New York City's luxury real estate market has undergone a fundamental shift in buyer priorities by 2026, with high-net-worth individuals treating residential purchases more like strategic financial investments than expressions of personal taste. According to Mukul "Micky" Lalchandani, founder and managing broker of Undivided, a boutique NYC residential brokerage, clients in the $5 million-plus tier—including tech founders, finance executives, physicians, and global investors—are among the most rigorous buyers in any market. These buyers model exit returns before committing to a property and prioritize data on absorption rates and price per square foot over prestigious addresses.
"Bigger numbers mean bigger problems, potentially," Lalchandani stated. "How I advise my clients is: you buy based on the exit. You're not buying a home based on your personal taste—you're buying based on the marketability for a future buyer down the road." This philosophy reflects a broader trend where luxury buyers will walk away from deals that don't hold up under financial scrutiny, regardless of a property's cachet. Lalchandani approaches residential property as a financial asset, tracking resale performance, absorption rates, and supply pipelines in specific buildings before offering advice.
The current market conditions reinforce this data-driven approach. Inventory above the $4 million threshold has remained historically tight in 2026, with cash buyers moving quickly on limited options. Lalchandani noted a significant gap between publicly listed properties and what's actually available, spending considerable energy tracking which developers are quietly holding inventory and when sponsor units might re-enter the market. "If you're not on my radar when an off-market opportunity surfaces, I won't even be able to inform you," he explained. "You may lose the perfect home—one that never even hits Zillow."
Buyer preferences have evolved meaningfully since COVID-19, with private outdoor terraces, home-office-ready floor plans, and single-unit elevator landings moving from preference to near-requirement for high-end clients. Privacy has become a defining market feature, both in daily living and transaction handling. Lalchandani recalled negotiating the sale of a $17 million Central Park-facing property where the owner refused any press coverage, noting that such discretion is now standard at this price point. Features that increase privacy and flexibility tend to outperform in resale, which is why Lalchandani advises clients to evaluate how future buyers will view a property before focusing on finishes or decor.
For buyers new to New York City, Lalchandani steers them away from television-famous neighborhoods toward areas delivering actual value. He cited a client who arrived convinced they needed to live in SoHo but ultimately purchased a $7 million penthouse in Gramercy—a full million below asking price—in a brand-new building with a pool, fitness center, and full-time doorman. Four years later, comparable units in that building traded near $8.6 million. The discount resulted from the building reaching a point in its sales cycle where developers prioritized absorption over pricing, a dynamic Lalchandani looks for across new developments.

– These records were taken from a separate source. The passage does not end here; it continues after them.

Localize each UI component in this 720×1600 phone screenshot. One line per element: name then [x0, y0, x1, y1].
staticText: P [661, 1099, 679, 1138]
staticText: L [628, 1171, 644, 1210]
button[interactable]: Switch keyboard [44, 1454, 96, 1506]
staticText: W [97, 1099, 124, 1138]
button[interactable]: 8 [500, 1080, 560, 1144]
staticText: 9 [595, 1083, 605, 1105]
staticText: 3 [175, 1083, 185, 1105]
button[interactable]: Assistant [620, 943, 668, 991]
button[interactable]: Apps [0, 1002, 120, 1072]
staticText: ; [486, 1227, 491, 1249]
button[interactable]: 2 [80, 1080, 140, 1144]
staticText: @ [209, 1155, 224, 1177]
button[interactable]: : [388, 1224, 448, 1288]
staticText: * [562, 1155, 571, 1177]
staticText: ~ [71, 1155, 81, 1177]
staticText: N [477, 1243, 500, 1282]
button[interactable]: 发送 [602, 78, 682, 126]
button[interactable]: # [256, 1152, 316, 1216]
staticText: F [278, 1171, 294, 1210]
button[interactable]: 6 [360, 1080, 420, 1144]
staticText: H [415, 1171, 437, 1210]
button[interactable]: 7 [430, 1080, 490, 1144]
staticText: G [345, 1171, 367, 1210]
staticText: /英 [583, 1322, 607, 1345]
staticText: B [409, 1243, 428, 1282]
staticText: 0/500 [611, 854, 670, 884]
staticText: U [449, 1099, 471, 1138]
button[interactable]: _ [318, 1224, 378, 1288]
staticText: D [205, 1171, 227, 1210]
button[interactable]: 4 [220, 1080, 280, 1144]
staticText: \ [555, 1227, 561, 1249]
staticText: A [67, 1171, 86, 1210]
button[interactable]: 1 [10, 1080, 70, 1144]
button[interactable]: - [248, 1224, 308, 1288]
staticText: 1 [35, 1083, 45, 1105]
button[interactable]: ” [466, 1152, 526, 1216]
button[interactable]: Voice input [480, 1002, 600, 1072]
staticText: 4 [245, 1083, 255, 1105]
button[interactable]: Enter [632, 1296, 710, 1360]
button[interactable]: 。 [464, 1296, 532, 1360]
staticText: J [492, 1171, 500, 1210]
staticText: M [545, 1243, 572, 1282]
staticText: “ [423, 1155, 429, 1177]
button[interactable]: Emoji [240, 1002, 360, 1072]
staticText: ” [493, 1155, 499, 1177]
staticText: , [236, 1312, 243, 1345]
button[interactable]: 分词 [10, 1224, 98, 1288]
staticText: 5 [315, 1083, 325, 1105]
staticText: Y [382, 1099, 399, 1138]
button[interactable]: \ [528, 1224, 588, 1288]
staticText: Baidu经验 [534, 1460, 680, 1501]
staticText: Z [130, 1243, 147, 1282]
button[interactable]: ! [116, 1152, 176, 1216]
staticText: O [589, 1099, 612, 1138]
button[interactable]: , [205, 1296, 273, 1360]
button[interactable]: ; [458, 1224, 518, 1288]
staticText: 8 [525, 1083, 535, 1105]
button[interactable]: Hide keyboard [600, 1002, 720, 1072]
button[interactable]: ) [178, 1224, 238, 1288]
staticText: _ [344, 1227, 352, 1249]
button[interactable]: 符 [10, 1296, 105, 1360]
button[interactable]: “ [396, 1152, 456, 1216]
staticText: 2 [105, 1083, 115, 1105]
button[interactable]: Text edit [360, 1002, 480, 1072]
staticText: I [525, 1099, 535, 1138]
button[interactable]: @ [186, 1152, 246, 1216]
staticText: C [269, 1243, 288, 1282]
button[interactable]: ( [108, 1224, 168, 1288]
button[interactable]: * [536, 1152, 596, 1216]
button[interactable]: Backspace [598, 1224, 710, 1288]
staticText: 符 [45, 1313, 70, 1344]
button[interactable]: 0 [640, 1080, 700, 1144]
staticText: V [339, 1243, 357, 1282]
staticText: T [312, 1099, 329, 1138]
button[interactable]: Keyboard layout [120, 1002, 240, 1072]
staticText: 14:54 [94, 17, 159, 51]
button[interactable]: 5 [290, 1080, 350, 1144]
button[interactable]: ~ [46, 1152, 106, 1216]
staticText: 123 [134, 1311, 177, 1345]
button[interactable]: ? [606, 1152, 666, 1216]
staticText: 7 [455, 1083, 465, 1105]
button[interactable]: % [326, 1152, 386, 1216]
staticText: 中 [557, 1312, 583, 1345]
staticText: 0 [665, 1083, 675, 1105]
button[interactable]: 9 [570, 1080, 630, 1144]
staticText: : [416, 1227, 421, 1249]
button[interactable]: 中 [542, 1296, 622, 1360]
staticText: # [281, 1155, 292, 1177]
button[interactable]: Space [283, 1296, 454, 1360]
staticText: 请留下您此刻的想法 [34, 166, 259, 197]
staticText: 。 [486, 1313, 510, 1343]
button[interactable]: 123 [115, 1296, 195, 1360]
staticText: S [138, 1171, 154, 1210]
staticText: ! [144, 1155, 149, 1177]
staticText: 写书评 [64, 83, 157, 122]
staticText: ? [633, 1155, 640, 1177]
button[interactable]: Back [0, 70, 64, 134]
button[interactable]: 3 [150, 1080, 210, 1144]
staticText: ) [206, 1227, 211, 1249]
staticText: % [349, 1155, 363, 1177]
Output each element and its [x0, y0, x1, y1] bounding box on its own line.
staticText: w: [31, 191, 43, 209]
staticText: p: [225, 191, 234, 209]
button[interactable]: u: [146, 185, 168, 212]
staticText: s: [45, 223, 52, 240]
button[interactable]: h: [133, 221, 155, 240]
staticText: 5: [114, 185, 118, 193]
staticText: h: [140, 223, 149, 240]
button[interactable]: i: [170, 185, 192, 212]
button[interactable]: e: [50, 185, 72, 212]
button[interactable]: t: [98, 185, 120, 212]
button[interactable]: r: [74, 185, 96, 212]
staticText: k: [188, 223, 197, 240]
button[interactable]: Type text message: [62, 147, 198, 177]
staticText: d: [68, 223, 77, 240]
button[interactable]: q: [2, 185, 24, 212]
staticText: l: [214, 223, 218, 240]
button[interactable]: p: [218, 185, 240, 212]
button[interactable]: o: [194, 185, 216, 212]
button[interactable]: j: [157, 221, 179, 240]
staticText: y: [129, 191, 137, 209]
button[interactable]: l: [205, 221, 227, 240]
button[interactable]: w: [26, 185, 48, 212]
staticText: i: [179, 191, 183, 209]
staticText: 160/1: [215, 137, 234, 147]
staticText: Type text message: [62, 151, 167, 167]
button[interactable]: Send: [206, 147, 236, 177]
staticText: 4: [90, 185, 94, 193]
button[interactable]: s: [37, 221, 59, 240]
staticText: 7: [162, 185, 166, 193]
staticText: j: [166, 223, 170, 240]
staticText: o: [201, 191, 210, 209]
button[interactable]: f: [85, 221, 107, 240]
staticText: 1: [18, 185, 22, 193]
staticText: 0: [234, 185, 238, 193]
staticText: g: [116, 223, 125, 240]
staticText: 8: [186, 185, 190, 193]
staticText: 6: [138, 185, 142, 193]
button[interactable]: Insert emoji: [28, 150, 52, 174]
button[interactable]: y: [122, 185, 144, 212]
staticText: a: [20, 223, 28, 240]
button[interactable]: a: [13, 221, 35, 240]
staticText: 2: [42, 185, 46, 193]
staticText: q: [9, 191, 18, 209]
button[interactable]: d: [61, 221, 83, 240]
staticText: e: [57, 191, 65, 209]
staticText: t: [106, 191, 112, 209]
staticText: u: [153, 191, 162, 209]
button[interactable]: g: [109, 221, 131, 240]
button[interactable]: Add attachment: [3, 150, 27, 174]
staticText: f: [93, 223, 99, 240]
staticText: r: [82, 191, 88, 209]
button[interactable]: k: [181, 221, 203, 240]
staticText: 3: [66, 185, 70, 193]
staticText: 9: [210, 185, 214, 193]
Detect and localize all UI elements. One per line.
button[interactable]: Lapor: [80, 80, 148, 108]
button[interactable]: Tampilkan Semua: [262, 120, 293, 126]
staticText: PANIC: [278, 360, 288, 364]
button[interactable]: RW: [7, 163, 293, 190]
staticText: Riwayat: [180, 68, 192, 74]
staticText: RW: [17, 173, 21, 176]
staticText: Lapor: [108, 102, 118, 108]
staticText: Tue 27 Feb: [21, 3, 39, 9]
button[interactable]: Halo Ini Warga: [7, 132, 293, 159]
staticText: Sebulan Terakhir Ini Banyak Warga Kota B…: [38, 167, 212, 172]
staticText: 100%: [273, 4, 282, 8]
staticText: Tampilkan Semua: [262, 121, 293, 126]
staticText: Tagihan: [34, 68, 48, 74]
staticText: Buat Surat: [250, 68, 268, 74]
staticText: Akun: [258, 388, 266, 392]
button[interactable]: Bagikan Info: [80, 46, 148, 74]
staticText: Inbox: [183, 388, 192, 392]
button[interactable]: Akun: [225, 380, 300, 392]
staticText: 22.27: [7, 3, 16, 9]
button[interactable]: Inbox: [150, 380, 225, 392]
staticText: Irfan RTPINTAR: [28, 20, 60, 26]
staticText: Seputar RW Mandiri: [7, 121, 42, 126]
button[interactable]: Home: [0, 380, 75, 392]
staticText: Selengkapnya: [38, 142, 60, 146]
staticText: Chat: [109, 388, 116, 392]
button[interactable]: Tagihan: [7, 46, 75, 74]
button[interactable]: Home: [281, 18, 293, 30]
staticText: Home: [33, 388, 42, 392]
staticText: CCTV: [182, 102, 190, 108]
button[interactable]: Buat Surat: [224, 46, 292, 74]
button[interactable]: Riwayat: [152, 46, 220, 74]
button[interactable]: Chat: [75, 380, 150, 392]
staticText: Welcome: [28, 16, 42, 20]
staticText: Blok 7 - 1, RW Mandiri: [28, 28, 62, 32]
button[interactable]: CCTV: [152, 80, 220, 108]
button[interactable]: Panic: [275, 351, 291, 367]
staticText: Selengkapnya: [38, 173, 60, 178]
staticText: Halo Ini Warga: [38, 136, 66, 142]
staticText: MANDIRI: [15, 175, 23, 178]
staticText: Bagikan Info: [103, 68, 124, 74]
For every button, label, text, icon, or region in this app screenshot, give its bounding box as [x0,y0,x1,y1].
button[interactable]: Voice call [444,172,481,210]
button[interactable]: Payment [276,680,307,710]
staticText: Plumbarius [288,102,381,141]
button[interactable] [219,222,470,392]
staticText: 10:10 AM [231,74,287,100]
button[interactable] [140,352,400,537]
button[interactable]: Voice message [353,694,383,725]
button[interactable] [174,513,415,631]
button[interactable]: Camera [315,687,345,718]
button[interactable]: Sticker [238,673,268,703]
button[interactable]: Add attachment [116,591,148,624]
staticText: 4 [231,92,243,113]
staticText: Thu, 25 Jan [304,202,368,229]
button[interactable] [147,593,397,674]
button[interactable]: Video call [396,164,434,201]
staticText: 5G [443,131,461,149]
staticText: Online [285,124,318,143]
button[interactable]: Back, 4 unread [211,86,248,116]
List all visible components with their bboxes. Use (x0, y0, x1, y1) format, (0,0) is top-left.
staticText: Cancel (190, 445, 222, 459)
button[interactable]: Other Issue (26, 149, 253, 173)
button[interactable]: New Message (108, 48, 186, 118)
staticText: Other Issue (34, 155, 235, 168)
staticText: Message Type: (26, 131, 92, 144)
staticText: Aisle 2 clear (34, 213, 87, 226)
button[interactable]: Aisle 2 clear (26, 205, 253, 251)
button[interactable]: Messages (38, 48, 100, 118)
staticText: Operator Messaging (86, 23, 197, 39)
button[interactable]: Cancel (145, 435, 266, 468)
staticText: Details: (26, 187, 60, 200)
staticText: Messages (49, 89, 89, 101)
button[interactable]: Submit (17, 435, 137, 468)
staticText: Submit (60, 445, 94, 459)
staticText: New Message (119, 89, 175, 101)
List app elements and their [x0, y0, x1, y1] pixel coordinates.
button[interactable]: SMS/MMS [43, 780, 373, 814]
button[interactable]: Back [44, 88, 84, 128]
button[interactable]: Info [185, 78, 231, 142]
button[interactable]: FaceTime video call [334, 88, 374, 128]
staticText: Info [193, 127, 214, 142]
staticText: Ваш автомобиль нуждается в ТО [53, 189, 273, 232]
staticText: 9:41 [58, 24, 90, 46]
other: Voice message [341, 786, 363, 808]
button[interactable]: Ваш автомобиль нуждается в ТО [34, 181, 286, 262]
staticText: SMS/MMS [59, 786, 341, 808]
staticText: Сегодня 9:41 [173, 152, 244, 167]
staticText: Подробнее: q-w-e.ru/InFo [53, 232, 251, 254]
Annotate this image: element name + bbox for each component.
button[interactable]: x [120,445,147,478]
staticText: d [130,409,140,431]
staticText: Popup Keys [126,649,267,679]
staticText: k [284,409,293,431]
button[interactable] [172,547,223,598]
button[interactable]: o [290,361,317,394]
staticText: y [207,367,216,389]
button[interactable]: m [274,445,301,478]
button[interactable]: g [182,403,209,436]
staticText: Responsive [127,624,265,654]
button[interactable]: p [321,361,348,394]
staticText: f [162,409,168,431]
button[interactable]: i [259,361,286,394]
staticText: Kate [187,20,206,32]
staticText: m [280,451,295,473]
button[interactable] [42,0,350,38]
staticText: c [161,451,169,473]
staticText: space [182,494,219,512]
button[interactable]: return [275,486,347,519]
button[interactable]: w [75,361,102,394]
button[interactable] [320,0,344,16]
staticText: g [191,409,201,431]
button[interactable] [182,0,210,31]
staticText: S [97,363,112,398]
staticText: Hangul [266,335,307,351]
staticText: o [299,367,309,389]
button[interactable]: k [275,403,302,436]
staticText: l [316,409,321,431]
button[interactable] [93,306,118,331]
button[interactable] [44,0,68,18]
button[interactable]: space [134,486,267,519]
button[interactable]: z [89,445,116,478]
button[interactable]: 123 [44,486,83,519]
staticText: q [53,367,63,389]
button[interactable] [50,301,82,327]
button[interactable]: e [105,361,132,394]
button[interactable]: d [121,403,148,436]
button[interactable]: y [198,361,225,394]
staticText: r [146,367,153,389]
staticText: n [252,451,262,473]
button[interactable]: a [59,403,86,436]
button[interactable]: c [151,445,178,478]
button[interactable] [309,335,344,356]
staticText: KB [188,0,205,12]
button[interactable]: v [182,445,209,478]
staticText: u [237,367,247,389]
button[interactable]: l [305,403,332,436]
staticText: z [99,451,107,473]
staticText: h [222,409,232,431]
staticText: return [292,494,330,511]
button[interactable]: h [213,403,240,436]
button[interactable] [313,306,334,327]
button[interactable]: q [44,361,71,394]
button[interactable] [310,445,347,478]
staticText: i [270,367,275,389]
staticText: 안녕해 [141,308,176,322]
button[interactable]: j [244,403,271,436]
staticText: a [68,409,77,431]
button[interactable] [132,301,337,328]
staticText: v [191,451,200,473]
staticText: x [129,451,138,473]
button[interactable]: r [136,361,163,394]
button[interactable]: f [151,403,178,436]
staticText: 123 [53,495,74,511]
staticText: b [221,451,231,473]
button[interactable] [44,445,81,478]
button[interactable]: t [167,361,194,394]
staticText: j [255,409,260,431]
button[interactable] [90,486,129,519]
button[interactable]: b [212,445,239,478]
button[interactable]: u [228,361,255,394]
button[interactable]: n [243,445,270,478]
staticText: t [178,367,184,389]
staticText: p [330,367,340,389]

"There are 900,000 buildings in New York City," Lalchandani noted. "Two apartments side by side in the same building can sell at very different prices per square foot. Being able to understand those nuances is what separates an asset from a liability." He emphasized that in New York's luxury market, the hardest part isn't finding an apartment but knowing which property will make financial sense five years from now. "Most properties look similar today," Lalchandani concluded. "Their future performance won't be." This shift from status-driven to value-focused purchasing represents a significant evolution in how luxury real estate functions in one of the world's most competitive markets.